RUSH: And that’s why —
CALLER: You know, I truly believe that. I was going to ride it out, Rush. I was one of those people who had means to get out but was just stubborn and thought I was in the right frame of mind for a good fight, and my wife actually saved my life, because she convinced me that, “Look, you know, we have to go.” So the right frame of mind, you know, it could just be just the smallest little thing, you know, to change your mind.
RUSH: Do you have any friends in the Orlando area?
CALLER: My wife has family in Lake Wales. So that’s kind of where we’re headed to.
RUSH: All right. So you’ve got assistance there?
CALLER: Yes, sir.
RUSH: And you left with — you take your credit cards? Have you got ability to —
CALLER: Got my credit cards, got my laptop. Like I said, a couple changes of clothes, and my vehicle. That’s all I own now.
RUSH: Stop and think of this. Is your bank destroyed? Stop and think of this. I mean, we’re looking at the destruction. Your bank is probably gone or damaged or something. You’re going to have to go through a process with the bank of establishing that what you had with them is there. You hope their records are backed up somewhere off site. I mean, it can be overwhelming if you stop to think of all those little bitty details of minutia — and of course you’ve got your credit cards with you but at some point they’re going to send you a bill but your bill can’t be delivered.

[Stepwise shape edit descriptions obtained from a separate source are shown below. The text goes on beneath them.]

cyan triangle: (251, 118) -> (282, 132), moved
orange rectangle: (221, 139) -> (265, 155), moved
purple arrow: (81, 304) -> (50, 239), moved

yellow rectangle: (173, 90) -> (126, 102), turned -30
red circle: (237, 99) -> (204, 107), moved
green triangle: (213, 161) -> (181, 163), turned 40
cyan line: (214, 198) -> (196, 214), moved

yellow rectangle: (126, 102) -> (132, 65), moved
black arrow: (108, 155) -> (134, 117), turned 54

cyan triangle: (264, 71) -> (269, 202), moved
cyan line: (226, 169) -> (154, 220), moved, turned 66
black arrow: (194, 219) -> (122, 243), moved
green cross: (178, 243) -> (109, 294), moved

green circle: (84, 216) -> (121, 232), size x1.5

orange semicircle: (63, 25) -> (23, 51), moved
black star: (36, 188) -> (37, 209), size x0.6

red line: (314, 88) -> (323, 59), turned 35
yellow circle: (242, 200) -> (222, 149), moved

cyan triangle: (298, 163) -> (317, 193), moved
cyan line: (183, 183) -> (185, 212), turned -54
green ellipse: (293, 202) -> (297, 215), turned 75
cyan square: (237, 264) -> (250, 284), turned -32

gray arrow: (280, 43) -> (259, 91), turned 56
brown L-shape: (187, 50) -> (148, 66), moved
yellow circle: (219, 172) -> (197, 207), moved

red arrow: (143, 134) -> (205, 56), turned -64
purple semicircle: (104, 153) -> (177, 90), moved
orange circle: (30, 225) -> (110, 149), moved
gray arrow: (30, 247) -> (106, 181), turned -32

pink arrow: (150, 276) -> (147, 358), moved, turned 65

CALLER: Well, that’s why we have insurance, Rush. You know, that’s the whole thing. You have insurance for these kind of problems. I’m saving all my receipts and we’ll give them to the insurance agent when it’s all said and done, and they’ll take care of them.
RUSH: Well, I’m thrilled that you called. I’m glad you all made it out of there, and I hope you get in touch with some of your employees soon so you can find out their fate — and by all means, let your kids have a ball at Disney World.

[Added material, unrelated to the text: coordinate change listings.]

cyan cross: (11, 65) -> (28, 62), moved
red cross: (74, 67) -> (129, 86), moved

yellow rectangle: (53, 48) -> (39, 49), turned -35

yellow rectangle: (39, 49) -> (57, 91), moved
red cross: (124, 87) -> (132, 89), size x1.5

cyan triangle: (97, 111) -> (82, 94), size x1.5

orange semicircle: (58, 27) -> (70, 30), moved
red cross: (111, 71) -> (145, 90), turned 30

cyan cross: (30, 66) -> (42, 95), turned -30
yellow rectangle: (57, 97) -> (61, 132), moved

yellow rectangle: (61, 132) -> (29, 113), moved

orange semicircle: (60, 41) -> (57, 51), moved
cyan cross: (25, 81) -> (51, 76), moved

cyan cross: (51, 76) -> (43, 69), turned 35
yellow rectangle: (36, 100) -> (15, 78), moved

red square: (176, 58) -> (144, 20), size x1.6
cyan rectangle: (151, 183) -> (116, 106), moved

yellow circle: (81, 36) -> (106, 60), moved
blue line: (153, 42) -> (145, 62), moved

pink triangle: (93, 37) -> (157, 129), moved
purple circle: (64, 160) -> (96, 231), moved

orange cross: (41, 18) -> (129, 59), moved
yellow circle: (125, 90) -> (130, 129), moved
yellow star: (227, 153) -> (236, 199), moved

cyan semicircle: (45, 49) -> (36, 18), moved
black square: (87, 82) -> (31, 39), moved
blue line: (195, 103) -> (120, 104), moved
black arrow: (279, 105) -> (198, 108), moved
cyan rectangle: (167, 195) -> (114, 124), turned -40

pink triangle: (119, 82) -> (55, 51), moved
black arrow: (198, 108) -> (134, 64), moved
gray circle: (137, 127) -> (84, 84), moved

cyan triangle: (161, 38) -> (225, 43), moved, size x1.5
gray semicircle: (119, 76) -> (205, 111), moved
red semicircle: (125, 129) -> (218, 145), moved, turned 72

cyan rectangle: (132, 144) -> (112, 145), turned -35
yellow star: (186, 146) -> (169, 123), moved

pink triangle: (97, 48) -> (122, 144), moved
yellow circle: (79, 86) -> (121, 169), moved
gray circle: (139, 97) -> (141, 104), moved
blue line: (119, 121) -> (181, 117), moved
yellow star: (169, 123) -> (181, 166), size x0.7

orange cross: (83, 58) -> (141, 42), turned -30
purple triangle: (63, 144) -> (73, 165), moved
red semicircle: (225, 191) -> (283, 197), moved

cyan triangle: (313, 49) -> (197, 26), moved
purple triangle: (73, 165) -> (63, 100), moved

CALLER: Oh, they will. Thank you, Rush. I just wanted to tell you again. Thank you for being on. I think you’re a credit, and I’m sorry that Bush caused this hurricane.
RUSH: (laughing)
CALLER: He was probably over in Africa wading around in the water, and started a little ripple that sent the wave to us. So it is indeed his fault.
RUSH: Well, you know, laughter is the best medicine, and sometimes that’s all you can do. Robert, thanks so much. That’s Robert on his way to Orlando. He’s in Pensacola driving from Birmingham after escaping New Orleans.